# Exercise instructions
Examine each line of the data, and copy the ones containing "altrui".

Collected data:
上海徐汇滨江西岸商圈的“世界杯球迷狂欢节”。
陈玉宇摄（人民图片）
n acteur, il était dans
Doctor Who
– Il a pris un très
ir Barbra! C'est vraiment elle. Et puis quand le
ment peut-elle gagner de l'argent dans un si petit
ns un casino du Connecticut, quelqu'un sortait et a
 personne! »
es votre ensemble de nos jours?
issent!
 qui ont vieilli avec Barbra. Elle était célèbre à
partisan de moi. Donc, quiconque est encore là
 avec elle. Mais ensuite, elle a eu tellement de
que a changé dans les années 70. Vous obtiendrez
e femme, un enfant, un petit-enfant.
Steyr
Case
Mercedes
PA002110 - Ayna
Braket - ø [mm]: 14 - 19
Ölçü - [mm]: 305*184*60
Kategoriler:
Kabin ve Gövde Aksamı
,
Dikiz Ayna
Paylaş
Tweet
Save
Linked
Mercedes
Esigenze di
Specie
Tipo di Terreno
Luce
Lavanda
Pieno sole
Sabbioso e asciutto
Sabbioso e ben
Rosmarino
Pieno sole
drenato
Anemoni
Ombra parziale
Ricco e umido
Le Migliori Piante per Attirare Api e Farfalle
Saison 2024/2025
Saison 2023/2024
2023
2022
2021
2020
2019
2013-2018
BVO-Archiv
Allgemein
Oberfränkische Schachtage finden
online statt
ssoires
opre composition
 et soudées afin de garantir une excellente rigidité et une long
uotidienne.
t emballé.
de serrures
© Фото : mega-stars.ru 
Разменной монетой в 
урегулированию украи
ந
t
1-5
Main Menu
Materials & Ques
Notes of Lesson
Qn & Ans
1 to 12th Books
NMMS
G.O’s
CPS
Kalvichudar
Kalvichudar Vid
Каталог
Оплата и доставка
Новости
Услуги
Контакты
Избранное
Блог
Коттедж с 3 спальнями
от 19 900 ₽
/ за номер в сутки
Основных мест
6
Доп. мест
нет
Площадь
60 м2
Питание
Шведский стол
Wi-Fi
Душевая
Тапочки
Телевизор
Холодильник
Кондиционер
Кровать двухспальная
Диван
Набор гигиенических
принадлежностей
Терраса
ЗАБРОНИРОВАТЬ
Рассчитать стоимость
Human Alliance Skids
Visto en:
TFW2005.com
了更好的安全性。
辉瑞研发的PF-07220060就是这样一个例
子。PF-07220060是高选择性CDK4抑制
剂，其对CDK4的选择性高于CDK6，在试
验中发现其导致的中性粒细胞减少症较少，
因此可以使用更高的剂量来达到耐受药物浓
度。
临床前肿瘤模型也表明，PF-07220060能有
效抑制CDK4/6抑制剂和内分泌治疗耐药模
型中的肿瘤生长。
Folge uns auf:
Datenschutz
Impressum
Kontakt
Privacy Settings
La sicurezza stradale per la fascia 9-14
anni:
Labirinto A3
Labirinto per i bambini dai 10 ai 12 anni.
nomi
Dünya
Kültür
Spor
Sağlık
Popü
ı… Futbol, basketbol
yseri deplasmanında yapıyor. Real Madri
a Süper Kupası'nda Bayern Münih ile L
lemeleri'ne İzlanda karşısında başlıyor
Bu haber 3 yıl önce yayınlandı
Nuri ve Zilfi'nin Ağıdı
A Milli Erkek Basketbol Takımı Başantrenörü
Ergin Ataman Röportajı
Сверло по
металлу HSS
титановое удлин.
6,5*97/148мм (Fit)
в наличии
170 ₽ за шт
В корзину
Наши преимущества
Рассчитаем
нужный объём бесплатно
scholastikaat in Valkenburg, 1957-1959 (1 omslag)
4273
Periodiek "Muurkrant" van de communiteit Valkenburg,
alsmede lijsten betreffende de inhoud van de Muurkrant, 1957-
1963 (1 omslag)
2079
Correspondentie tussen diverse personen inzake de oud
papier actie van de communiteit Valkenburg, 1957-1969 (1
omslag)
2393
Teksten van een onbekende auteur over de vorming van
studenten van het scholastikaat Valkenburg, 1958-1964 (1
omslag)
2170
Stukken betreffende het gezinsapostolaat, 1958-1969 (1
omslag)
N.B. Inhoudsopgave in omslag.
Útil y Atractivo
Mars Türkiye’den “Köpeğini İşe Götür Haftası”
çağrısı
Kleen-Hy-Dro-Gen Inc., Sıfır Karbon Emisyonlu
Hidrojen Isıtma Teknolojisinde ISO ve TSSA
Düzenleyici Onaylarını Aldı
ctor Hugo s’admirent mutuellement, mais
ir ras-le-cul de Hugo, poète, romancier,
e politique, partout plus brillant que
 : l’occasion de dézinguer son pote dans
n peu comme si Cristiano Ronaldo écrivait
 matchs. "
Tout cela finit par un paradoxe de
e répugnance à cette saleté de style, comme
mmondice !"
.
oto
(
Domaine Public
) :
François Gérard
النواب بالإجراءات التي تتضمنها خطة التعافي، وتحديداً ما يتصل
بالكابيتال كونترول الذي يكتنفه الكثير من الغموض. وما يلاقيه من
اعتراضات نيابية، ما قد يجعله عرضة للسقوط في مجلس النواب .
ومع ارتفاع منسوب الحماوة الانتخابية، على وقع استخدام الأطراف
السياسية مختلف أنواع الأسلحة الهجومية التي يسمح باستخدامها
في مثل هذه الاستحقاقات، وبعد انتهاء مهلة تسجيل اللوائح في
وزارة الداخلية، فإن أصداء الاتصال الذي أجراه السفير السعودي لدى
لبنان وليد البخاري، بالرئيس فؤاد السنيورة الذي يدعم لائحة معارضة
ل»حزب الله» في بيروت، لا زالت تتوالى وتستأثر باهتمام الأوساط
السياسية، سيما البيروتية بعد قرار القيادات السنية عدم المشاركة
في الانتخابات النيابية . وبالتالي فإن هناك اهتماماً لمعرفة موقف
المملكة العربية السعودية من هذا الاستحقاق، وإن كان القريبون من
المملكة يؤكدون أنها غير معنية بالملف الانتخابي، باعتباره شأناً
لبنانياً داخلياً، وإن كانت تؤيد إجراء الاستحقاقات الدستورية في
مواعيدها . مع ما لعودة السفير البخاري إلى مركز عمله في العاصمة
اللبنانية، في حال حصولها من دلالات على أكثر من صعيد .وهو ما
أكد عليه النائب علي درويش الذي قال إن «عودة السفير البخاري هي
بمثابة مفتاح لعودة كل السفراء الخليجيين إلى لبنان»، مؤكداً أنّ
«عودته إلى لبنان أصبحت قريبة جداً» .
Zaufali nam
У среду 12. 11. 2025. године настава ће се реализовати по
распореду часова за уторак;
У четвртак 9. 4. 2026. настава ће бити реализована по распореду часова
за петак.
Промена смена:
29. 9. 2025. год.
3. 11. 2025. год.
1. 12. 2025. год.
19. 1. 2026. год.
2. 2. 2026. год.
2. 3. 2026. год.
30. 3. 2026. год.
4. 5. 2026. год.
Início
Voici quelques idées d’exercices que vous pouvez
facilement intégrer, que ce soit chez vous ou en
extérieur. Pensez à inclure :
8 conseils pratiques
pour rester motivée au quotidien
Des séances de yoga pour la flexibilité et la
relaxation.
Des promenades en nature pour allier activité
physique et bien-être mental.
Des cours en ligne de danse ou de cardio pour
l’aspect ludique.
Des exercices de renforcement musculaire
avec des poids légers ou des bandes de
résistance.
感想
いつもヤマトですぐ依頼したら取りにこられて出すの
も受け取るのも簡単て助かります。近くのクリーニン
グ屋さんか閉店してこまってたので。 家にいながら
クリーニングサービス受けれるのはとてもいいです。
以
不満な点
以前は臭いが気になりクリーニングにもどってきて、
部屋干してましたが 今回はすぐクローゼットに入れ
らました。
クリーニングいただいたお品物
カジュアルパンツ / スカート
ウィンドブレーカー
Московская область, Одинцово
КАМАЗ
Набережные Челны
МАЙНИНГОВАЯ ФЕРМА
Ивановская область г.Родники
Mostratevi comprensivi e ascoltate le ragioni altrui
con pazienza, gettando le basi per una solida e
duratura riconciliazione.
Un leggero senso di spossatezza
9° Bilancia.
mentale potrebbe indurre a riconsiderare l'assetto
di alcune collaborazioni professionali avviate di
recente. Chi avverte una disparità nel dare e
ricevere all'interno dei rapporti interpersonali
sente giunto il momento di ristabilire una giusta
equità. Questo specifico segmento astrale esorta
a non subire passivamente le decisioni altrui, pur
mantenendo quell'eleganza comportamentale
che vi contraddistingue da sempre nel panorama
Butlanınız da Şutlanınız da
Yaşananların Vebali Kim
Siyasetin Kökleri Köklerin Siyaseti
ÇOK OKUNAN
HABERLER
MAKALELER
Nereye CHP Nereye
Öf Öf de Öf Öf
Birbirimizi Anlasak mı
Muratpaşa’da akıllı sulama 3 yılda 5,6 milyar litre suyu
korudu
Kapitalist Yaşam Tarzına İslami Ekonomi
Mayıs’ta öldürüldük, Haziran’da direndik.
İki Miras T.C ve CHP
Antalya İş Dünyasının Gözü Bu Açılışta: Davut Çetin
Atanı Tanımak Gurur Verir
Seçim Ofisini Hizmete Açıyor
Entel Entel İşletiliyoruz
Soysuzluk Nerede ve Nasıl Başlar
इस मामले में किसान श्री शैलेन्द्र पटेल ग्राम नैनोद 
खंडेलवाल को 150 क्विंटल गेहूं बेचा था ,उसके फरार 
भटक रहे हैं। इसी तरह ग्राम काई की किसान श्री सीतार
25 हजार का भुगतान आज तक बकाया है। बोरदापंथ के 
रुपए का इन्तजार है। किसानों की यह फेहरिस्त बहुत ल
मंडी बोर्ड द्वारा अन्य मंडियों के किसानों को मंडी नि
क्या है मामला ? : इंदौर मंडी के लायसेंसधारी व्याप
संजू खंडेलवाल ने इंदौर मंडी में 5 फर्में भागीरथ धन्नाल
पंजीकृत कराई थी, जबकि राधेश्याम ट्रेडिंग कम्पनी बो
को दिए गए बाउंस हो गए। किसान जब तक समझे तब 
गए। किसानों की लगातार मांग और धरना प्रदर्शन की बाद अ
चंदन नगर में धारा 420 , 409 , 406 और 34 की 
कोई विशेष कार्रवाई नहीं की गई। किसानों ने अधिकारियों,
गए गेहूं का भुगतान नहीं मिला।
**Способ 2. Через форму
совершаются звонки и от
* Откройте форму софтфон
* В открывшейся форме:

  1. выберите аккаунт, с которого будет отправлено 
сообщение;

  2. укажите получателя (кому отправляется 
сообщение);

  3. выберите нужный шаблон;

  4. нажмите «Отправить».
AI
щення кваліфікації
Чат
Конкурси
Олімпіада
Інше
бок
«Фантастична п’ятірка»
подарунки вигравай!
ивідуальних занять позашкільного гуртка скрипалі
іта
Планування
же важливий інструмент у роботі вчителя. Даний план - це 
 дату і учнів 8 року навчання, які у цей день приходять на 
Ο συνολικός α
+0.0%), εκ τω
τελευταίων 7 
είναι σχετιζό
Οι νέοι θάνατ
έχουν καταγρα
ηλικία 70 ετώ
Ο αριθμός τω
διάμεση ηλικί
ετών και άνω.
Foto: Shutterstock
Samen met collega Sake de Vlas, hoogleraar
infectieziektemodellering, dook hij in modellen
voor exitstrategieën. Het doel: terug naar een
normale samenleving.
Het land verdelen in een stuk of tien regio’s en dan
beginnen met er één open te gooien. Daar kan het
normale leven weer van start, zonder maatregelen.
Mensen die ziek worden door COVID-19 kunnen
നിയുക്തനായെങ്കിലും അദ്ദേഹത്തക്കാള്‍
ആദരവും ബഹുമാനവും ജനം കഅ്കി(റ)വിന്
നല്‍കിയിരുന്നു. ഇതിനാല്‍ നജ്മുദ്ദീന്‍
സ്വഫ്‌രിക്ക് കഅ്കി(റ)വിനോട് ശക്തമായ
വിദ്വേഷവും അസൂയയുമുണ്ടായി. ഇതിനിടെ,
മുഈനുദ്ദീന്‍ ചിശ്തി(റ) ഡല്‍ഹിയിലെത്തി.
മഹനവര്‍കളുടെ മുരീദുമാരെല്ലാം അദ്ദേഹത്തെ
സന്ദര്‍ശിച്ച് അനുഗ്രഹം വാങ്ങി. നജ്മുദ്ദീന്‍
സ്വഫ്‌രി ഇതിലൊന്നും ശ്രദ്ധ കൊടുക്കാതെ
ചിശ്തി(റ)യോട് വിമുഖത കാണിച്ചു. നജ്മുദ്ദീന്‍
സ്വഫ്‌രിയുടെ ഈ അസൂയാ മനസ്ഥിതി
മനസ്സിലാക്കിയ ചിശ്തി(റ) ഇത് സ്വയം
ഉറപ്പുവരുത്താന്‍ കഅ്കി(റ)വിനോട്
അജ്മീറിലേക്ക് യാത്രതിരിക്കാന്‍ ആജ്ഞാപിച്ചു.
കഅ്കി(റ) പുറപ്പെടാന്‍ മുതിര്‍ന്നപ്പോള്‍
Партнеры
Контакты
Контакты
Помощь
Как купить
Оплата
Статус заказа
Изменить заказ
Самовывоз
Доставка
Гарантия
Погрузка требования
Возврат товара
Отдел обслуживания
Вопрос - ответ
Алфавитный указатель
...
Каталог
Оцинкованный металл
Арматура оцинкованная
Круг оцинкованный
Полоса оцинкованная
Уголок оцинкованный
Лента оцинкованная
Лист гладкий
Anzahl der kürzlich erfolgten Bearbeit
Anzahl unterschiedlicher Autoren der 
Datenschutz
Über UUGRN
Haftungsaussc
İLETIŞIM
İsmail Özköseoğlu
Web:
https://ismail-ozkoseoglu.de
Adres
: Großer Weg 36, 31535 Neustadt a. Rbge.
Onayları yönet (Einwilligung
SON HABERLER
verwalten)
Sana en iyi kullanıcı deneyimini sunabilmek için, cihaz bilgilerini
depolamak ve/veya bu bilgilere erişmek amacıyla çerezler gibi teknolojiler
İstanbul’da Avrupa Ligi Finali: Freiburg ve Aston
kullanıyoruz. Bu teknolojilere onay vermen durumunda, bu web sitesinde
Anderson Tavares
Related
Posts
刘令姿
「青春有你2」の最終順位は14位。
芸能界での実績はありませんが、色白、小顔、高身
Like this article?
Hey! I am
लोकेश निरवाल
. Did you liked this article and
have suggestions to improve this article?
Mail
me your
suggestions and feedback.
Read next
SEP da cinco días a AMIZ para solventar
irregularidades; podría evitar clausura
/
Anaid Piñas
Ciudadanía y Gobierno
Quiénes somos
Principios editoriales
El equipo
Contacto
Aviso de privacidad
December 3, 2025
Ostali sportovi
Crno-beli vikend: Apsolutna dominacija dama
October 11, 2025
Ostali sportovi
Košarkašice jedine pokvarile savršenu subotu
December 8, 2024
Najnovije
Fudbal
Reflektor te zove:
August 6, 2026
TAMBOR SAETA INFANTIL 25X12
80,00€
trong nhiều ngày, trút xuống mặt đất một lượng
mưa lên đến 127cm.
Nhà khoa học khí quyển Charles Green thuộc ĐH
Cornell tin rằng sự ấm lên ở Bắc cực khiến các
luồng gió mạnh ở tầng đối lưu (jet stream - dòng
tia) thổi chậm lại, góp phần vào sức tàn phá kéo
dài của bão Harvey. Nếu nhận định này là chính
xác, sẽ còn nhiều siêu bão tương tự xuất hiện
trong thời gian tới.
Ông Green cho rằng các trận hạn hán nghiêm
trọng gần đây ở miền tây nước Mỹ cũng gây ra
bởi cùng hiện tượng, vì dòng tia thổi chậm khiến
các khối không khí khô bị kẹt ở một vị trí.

# Exercise result
Mostratevi comprensivi e ascoltate le ragioni altrui
a non subire passivamente le decisioni altrui, pur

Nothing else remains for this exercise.